Despite recent advances in therapy, such as stem cell transplantation and new drugs including proteosome inhibitors, multiple myeloma (MM) remains incurable for most patients. Immune therapy using dendritic cell (DC) vaccination to generate anti-myeloma cytotoxic T cell (CTL) responses targeting residual disease is a promising, potentially curative strategy that would be compatible with other therapies. Blood DC isolated using the monoclonal antibody (mAb) CMRF-56, can induce CTL responses (

J. Immunotherapy
). We have established the ability of CMRF-56 blood DC to migrate in vitro and induce CTL responses to MM antigens and developed clinical scale production of the CMRF-56 blood DC preparations. Migration of CMRF-56 blood DC toward a CCL21 gradient was significantly improved by addition of granulocyte macrophage colony stimulating factor (GM-CSF) and prostaglandin E2 (PGE2) (n=5, p<0.05) and exceeded that of activated MoDC. Activation of CMRF-56 blood DC with GM-CSF also optimal for induction mature phenotype (n=4, p<0.05), survival of blood DC after 48 hours culture (n=3, p<0.01), and generation of CTL (n=5, p<0.05). Addition of PGE2 made no significant difference to CTL induction. GM-CSF activated CMRF-56 blood DC loaded with U266 lysate induced polyclonal anti-myeloma CTL responses capable of 38–61% specific lysis of U266 cells in a 51Cr release assay. To determine specificity, we examined the CTL specific for known MM tumour antigens and could identify CTL recognising Muc1 and HM1.24 HLA-A*201 epitopes in 3/3 donors tested.
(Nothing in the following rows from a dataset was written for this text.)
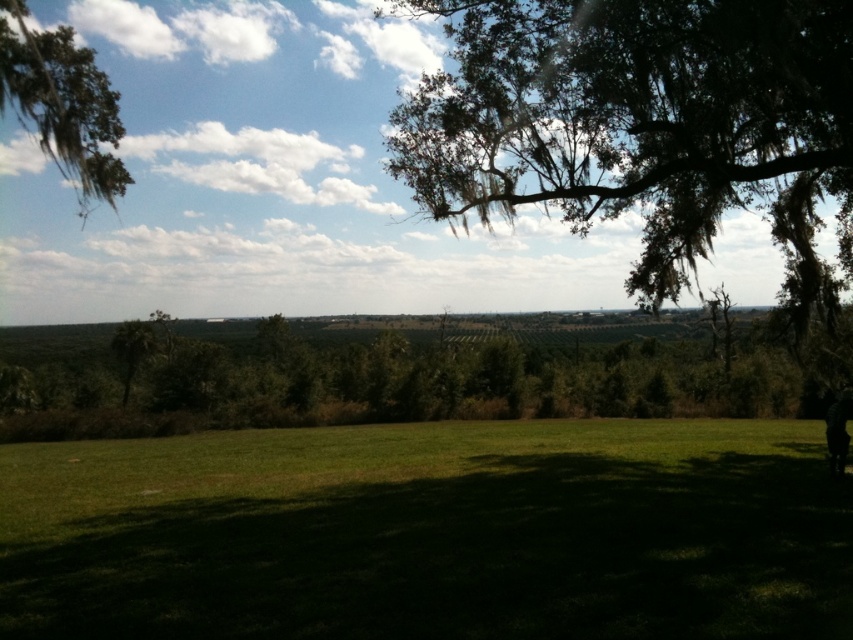 You are standing in the middle of the green grass at lower center and want to reach the green mossy branch at upper left. Which direction should you move to get closer to the branch?

To reach the green mossy branch at upper left from the green grass at lower center, you should move upward since the branch is positioned above the grass. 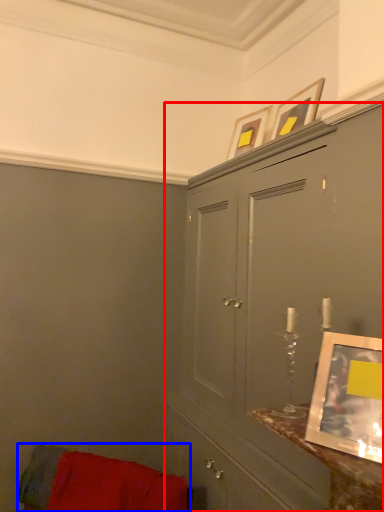 Question: Which object is closer to the camera taking this photo, cabinetry (highlighted by a red box) or furniture (highlighted by a blue box)?

Choices:
 (A) cabinetry
 (B) furniture

Answer: (A) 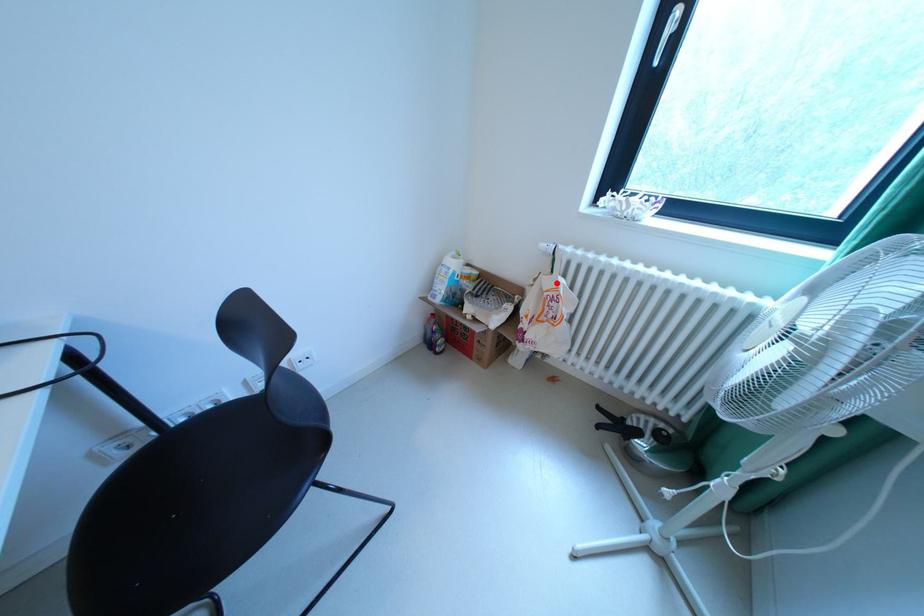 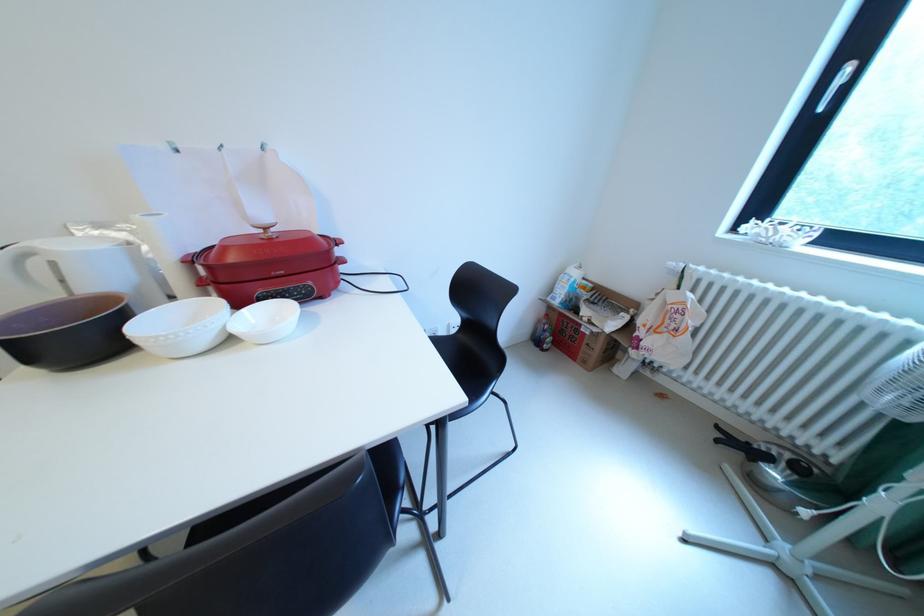 The point at the highlighted location is marked in the first image. Where is the corresponding point in the second image?

(682, 297) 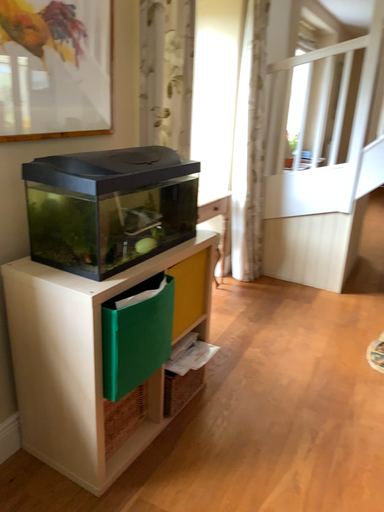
CMRF-56 blood DC derived from both healthy and MM donors were pulsed with HLA-A*201 restricted peptides derived from MM tumour antigens including Muc1 and HM1.24/BST2, along with novel antigens such as cancer testis antigen (CT)-7 (MAGE-C1) and B cell maturation antigen (BCMA). Results from healthy donors have shown that CTL specific for all above mentioned antigens can be induced with 4/8 responding to HM1.24, 2/8 to Muc1, 4/8 to CT7 and 1/6 to BCMA and these CTL lysed U266 cells specifically. In parallel, we have developed and validated clinical scale production of CMRF-56 blood DC preparations using clinical grade biotinylated CMRF-56 mAb and the CliniMACS system. On average over 100 million CMRF-56 blood DC were recovered from immunoselected apheresis products from both healthy (n=10) and MM donors (n=4) with average blood DC purities of 31% and 42% respectively. These results indicate that CMRF-56 blood DC can be produced on a clinical scale, can migrate toward secondary lymphoid chemokine CCL21 in vitro and can induce anti-myeloma CTL responses to both known and novel MM antigens. These data supports the use of CMRF-56 blood DC preparations loaded with peptide antigen as a potential anti-myeloma vaccine for patients with minimal residual disease.

Author notes

Disclosure: No relevant conflicts of interest to declare.